Dans les installations de Mashteuiatsh, on retrouve deux pyroliseurs. Un de petit diamètre qui permet de faire des expérimentations. Le plus gros sert à produire dans un contexte commercial pour s’assurer que le biochar possède les mêmes propriétés que ceux fabriqués en petite quantité. La livraison du plus gros pyroliseur a pris plus de temps que prévu en raison d’une pièce manquante. Cependant, depuis un mois, les opérations sont amorcées et l’usine peu enfin produire à une cadence plus soutenue.

C’est l’organisme Agrinova qui assure le développement des recettes et le suivi technologique nécessaire à la fabrication. Déjà, plusieurs projets sont en cours. « Notre vitrine est là pour développer la filière et intéresser des entreprises à se lancer dans le domaine et l’ajouter à leur production. C’est un produit à grande valeur ajoutée qui peut se vendre entre 700 et 800 $ la tonne. »

Produit d’avenir

Dans le contexte où certains produits du bois sont en baisse de demande, comme le papier, le biochar peut devenir une solution de rechange pour valoriser les copeaux et les résidus forestiers. D’autant plus que le projet vise aussi à produire de la biohuile.

Mario Gagnon indique que des tests sont actuellement faits pour incorporer du biochar pour faire de l’amendement de sol, notamment pour revitaliser des sites miniers.
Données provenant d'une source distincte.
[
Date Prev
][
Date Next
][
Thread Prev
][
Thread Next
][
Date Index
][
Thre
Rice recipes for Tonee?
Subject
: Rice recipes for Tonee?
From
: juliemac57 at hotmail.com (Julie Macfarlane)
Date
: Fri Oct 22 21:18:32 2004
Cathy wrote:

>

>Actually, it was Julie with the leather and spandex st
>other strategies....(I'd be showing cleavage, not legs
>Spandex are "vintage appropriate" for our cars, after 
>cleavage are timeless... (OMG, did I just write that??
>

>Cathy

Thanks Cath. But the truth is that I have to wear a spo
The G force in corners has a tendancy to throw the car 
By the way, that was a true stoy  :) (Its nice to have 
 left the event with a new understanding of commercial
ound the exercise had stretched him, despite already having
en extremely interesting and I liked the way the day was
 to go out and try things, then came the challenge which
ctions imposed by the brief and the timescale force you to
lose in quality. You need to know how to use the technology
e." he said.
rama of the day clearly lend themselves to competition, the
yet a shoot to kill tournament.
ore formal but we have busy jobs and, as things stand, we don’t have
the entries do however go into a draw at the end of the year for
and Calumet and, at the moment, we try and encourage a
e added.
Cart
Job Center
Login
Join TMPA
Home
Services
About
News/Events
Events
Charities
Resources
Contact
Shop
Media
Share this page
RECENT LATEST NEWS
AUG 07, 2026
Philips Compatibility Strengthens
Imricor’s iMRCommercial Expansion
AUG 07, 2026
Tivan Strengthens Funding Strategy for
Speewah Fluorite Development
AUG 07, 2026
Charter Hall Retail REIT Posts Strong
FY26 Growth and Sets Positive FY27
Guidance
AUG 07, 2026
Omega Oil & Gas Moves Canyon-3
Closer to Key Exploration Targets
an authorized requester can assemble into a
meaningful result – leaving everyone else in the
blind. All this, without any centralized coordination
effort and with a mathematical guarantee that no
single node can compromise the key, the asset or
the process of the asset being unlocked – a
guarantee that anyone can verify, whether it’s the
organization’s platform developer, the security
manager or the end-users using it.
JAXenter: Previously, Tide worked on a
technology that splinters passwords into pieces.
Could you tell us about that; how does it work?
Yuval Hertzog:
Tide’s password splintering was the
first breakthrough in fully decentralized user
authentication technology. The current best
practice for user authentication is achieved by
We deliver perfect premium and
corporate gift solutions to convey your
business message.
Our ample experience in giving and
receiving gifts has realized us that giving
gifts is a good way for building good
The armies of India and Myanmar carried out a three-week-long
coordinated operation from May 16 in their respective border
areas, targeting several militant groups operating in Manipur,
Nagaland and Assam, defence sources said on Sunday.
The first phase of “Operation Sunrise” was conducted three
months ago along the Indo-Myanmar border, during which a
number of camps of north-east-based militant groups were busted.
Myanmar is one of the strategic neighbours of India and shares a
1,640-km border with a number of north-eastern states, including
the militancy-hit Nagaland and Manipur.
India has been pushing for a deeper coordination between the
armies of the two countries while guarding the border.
Les propriétés permettraient une meilleure rétention d’eau et favoriseraient la croissance des arbres. « Le biochar pourrait aussi remplacer la perlite que l’on retrouve dans les terreaux. Les possibilités sont nombreuses, mais il ne faut pas s’éparpiller et cibler les secteurs les plus prometteurs. »

À propos

L’utilisation du biochar est considérée comme un moyen de lutter contre les changements climatiques tout en améliorant la fertilité des sols et le rendement des cultures.

Issu d’un partenariat entre Pekuakamiulnuatsh Takuhikan et la MRC Domaine-du-Roy à la suite à l’initiative de la Filière forestière des Premières Nations du Québec (FFPNQ), l’organisme vise la valorisation des résidus forestiers (sciage et biomasse forestière) par une technologie novatrice de conversion thermochimique et la mise en place d’un réseau d’entreprises qui constitueront une filière de production et de commercialisation de biochars et de bioproduits dérivés à haute valeur ajoutée. Le biochar (aussi appelé biocharbon) est un charbon végétal produit par pyrolyse de biomasse.